Client Profile.
A leading real estate portal where 200 million home buyers, sellers, renters, agents and property managers browse home and apartment listings, shop for mortgages, and find information about 110 million homes across U.S.
Business Need.
The client hosted a huge volume of aggregated parcel data on its portal and was confronted with the highly resource intensive task of maintaining high volume of records to meet user expectations as well as ensuring accuracy and updated status of records.
In order to maintain a robust and high performing database, the company was looking to expand the depth and width of data capture as also increase parcel data accuracy by extensive validation and verification activities. This would include verification of parcel data against latest information available on USPS website (United States Postal Services) and various county websites. As a next step the property parcel data was to be mapped and standardized in a format compatible with their system.

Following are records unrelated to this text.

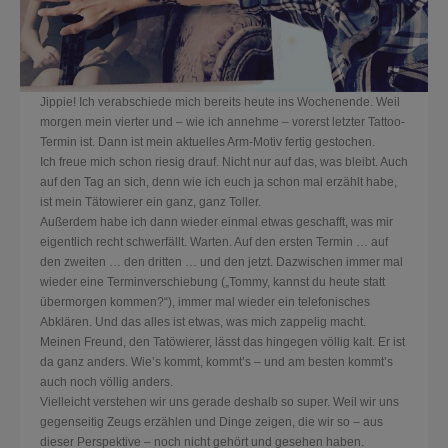
Jippie! Ich verabschiede mich bereits heute ins Wochenende. Weil
morgen mein vierter und – wie ich annehme – vorerst letzter Tattoo-
Termin ist. Dann ist mein aktuelles Arm-Motiv fertig gestochen.
Ich freue mich schon riesig drauf. Nicht nur auf das, was bleibt. Auch
auf den Tag an sich, denn wie ich euch ja schon mal erzählt habe,
ist mein Tätowierer ein ganz, ganz Toller.
Außerdem habe ich dann wieder einmal etwas geschafft, was mir
eigentlich recht schwerfällt. Warten. Auf
den ersten Termin … auf
den zweiten … den dritten … und den jetzt. Dazwischen immer mal
wieder eine Terminverschiebung („Tommy, kannst du heute statt
übermorgen kommen?“), immer mal wieder ein telefonisches
Abklären. Und das alles ist etwas, was mich zappelig macht.
Meinen Freund, den Tatöwierer, lässt das hingegen völlig kalt. Er ist
da ganz anders. Wie’s kommt, kommt’s – und am besten kommt’s
auch noch völlig anders.
Vielleicht verstehen wir uns gerade deshalb so super. Weil wir uns
gegenseitig Zeugs erzählen und Dinge zeigen, die wir so – aus
dieser Perspektive – noch nicht gehört und gesehen haben.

HitechDigital was approached to capture and verify property and owner addresses, standardize owner names, append owner and situs zip codes, review primary situs addresses, APN (Assessor’s Parcel Number), legal description etc.
Challenges.
- Huge volumes of 6,50,000+ records to be updated/validated every month.
- Managing 225 full time resources with knowhow of real estate terminologies.

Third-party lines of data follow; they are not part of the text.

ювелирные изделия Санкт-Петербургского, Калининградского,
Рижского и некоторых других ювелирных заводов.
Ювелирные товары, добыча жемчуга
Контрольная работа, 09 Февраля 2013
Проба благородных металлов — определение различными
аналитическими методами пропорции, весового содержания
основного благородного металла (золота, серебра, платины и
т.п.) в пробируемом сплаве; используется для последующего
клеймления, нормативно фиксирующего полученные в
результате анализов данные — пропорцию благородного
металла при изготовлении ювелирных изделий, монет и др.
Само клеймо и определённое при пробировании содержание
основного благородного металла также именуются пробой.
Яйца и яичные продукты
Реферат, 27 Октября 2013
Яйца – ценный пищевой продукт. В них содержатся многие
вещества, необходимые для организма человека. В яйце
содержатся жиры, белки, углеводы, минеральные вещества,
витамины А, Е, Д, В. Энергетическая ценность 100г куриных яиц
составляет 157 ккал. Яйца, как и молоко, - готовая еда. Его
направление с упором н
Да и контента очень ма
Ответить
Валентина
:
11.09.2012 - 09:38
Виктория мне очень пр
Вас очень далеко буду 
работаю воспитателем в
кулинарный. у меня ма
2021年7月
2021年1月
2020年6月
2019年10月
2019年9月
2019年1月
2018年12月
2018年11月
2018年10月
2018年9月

- Capturing, standardizing, validating and integrating structured and unstructured data from disparate real estate sources like USPS and county websites, public records, property and mortgage documents, etc.
- Replace erroneous and missing property information with validated and verified property addresses, street no, building names, boundary mapping, GIS mapping, location tracking etc.
Solution.
Deployed a seamless workflow using macros, scheduled bots and rule-based scripts to scrape and validate property data from USPS and other county websites, quality check it, and route it to client system through API credentials.
Approach.
After studying the as-is process, our team of data professionals designed and documented a workflow in consultation with client to capture, validate, and verify property data using a mix of manual and automated steps.
Implementation:
The entire workflow was broken into several modules according to the expertise required for various activities and resources were mapped to modules according to skills.

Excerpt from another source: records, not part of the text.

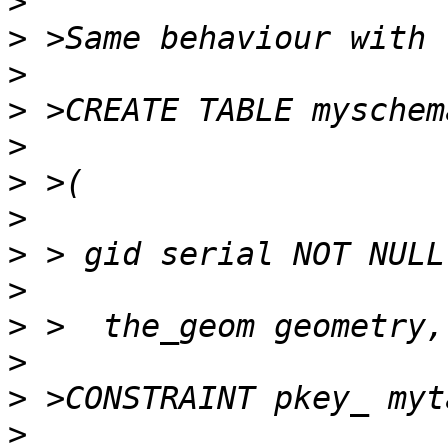
>
>
>
>
>
>
>
>
>
>
>
>
>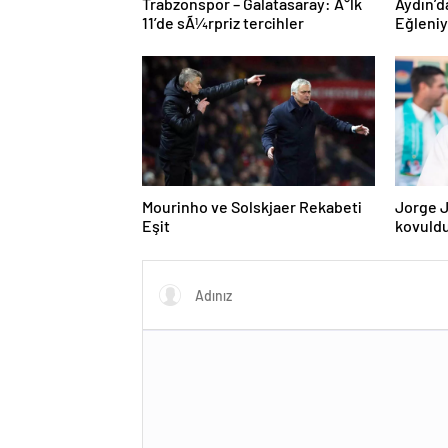
Trabzonspor – Galatasaray: Ä°lk
Aydın’d
11’de sÃ¼rpriz tercihler
Eğleni
Mourinho ve Solskjaer Rekabeti
Jorge J
Eşit
kovuld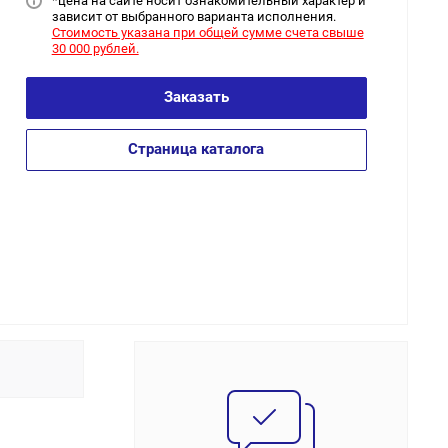
*цена на сайт
е носит ознакомительный характер и
зависит от выбранного варианта исполнения.
Стоимость указана при общей сумме счета свыше
30 000 рублей.
Заказать
Страница каталога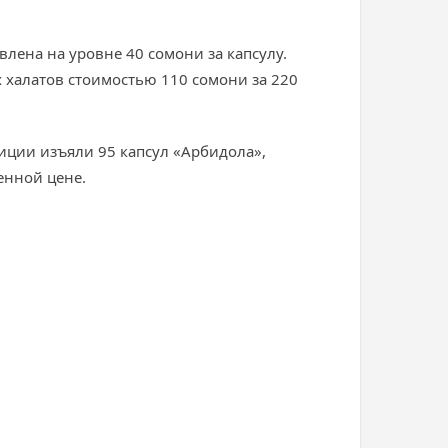
ена ​​на уровне 40 сомони за капсулу.
 халатов стоимостью 110 сомони за 220
иции изъяли 95 капсул «Арбидола»,
енной цене.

- Classification and Tagging
- FTP folders were used to receive land images (source images), property database, list of county websites, property documents such as deeds, mortgages etc. and database which needed validation, updation and enrichment.
- Each of the document was classified and tagged county wise.
- Rule based macros ensured accuracy of document routing to folders.
-
Data collection
- Real estate data was scraped from multiple real estate sites and collected from property document images as well.
- Scheduled web crawlers paced up online data capture process.
- Rule based macros ensured that only legitimate document images moved into the data capture process.
- Parcel data was validated and mapped against GIS mapping, location tracking details, and data from other real estate multi listing sites.
- New property information was added with help of programmable bots.
-
Data Entry
- Data entry fields were classified in critical and non-critical data fields:
- Gray Entry – Simple fields like buyer info and property data were entered.
- Yellow Entry – Complex data fields requiring comprehension skills and domain knowledge.
- Double D Entry – Two separate teams entered the same data simultaneously and later the files were merged and verified using macros.
-
Data Mapping
- Rule-based scripts verified and mapped extracted data to fulfill parcel data requirements and improve overall data quality on real estate website.
- Missing information was appended to ensure accurate parcel mapping and update property database to be used by end customers.
Quality Check and Audit:
- QC done logically through automation, where errors raised alerts.
- P.G. Admin Tool was used to identify junk characters in the data entered.
- Multi-layered QC process ensured that county wise property parcel information was converted to appropriate format.
- Audits were done to ensure that data was bucketized in buy, sell or rent category before being uploaded in client’s system.
Delivery and Dispatch:
- Append property parcel data on client’s portal through API credentials.
- Reports/dashboards at granular level were shared with client.
Technology Used
MS Access, PG Admin, Macros, Bots and Scripts